Multicenter phase II trial of sunitinib in the treatment of nongastrointestinal stromal tumor sarcomas

Abstract

PURPOSE To evaluate the potential benefit of continuous daily dosing sunitinib in patients with advanced nongastrointestinal stromal tumor (GIST) sarcomas. PATIENTS AND METHODS A total of 53 patients with advanced non-GIST soft tissue sarcomas received sunitinib 37.5 mg daily. Primary end point was Response Evaluation Criteria in Solid Tumors defined response. Secondary end points were stable disease at 16 and 24 weeks. [(18)F]-fluorodeoxyglucose positron emission tomography was performed on a subset of 24 patients at baseline and after 10 to 14 days of therapy. Results Forty-eight patients were eligible for response. One patient (desmoplastic round cell tumor [DSRCT]) achieved a confirmed partial response (PR) and remained on study for 56 weeks. Ten patients (20%) achieved stable disease for at least 16 weeks. Metabolic PR was seen in 10 (47%) of 21 of patients. Metabolic stable disease was seen in 11 (52%) of 21. There were no unexpected toxicities observed. CONCLUSION Sunitinib demonstrated notable evidence of metabolic response in several patients with non-GIST sarcoma. The relevance of disease control observed in subtypes with an indolent natural history is unknown, however, the durable disease control observed in DSRCT, solitary fibrous tumor, and giant cell tumor of bone suggests that future evaluation of sunitinib in these subtypes may be warranted.

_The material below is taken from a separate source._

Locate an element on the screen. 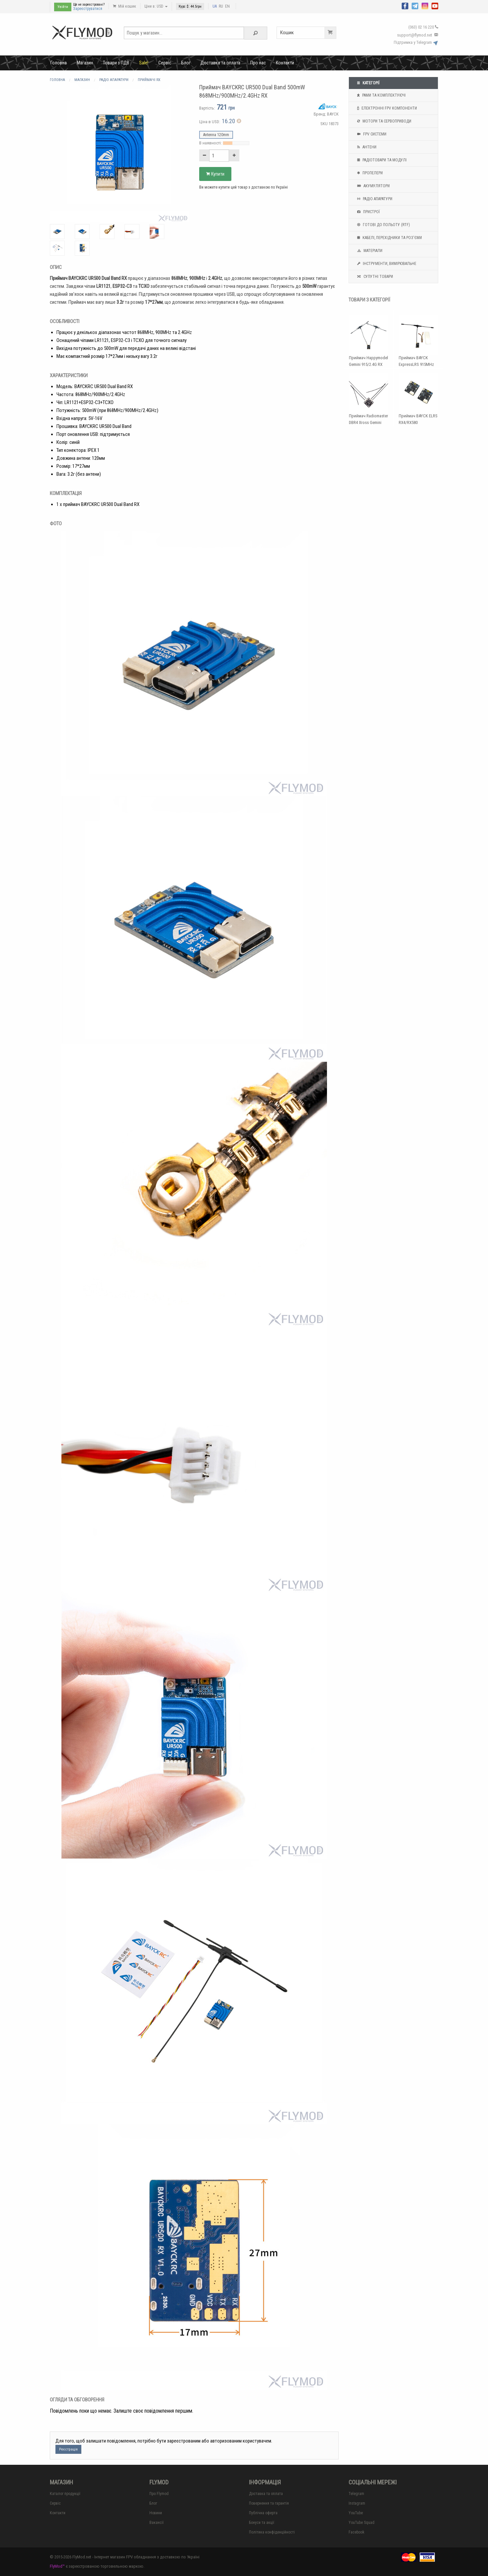 Image resolution: width=488 pixels, height=2576 pixels. Увійти is located at coordinates (62, 7).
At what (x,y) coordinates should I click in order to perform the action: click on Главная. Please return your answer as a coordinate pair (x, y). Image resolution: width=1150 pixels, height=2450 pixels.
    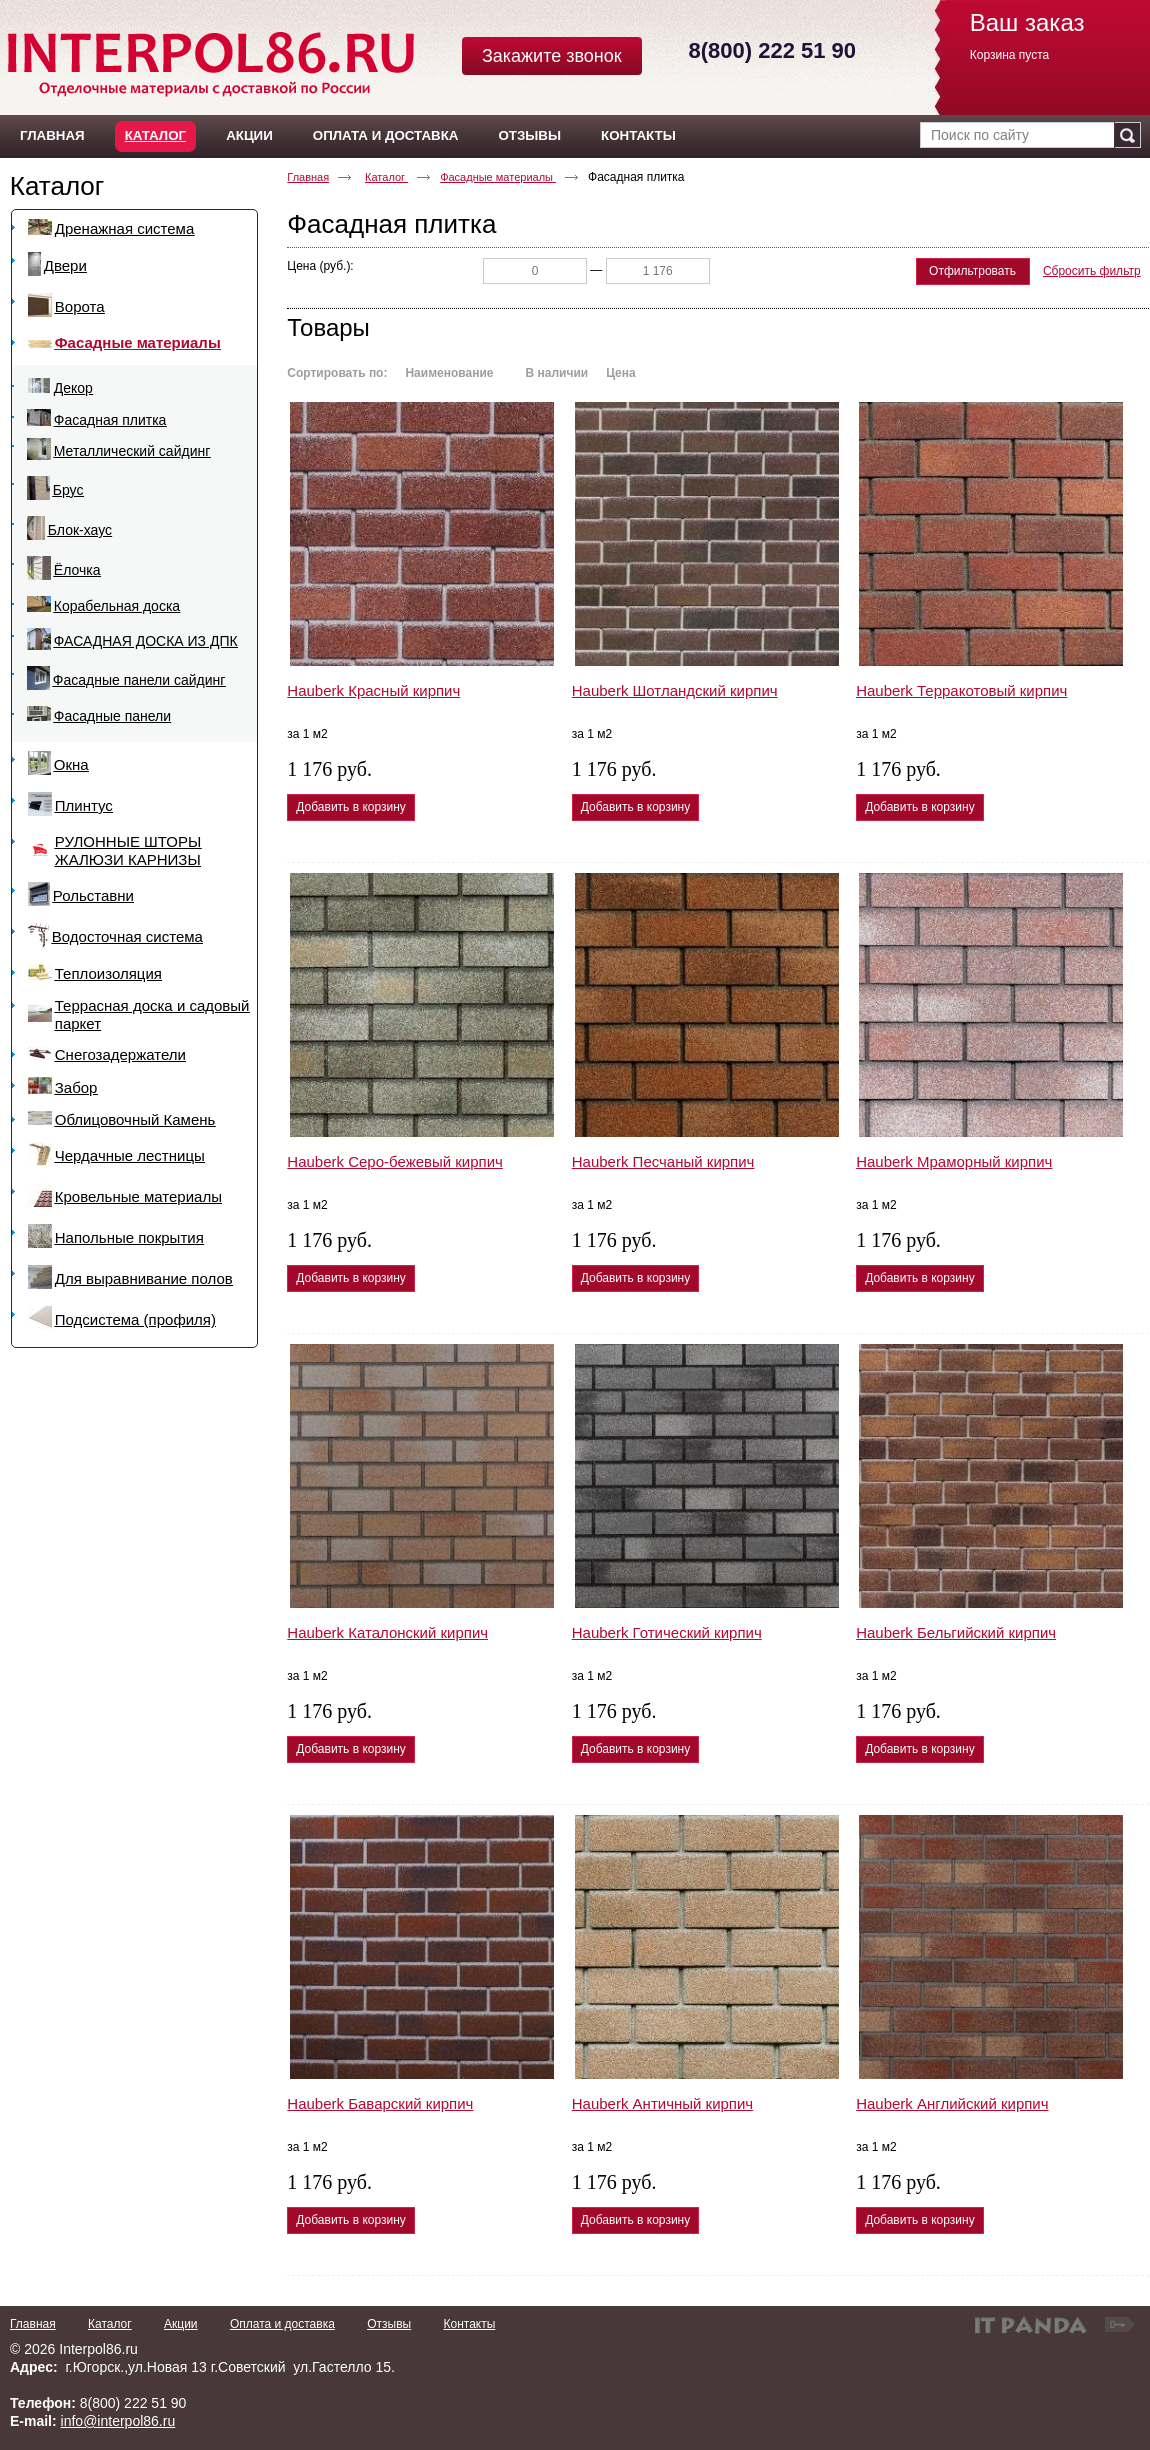     Looking at the image, I should click on (308, 177).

Conflict of interest statement

Authors' disclosures of potential conflicts of interest and author contributions are found at the end of this article.

Figures

Fig 1.

Progression free survival (PFS). (A) PFS for the entire patient population, median 1.8 months. (B) PFS per group; group A, blue; group B, gold; and group C, gray.

Fig 2.

Waterfall plot showing overall metabolic response of patients by European Organisation for Research and Treatment of Cancer criteria. PR, partial response; SD, stable disease; PD, progressive disease; FDG-PET, [18F]-fluorodeoxyglucose positron emission tomography; SUV max, maximum standardized uptake value.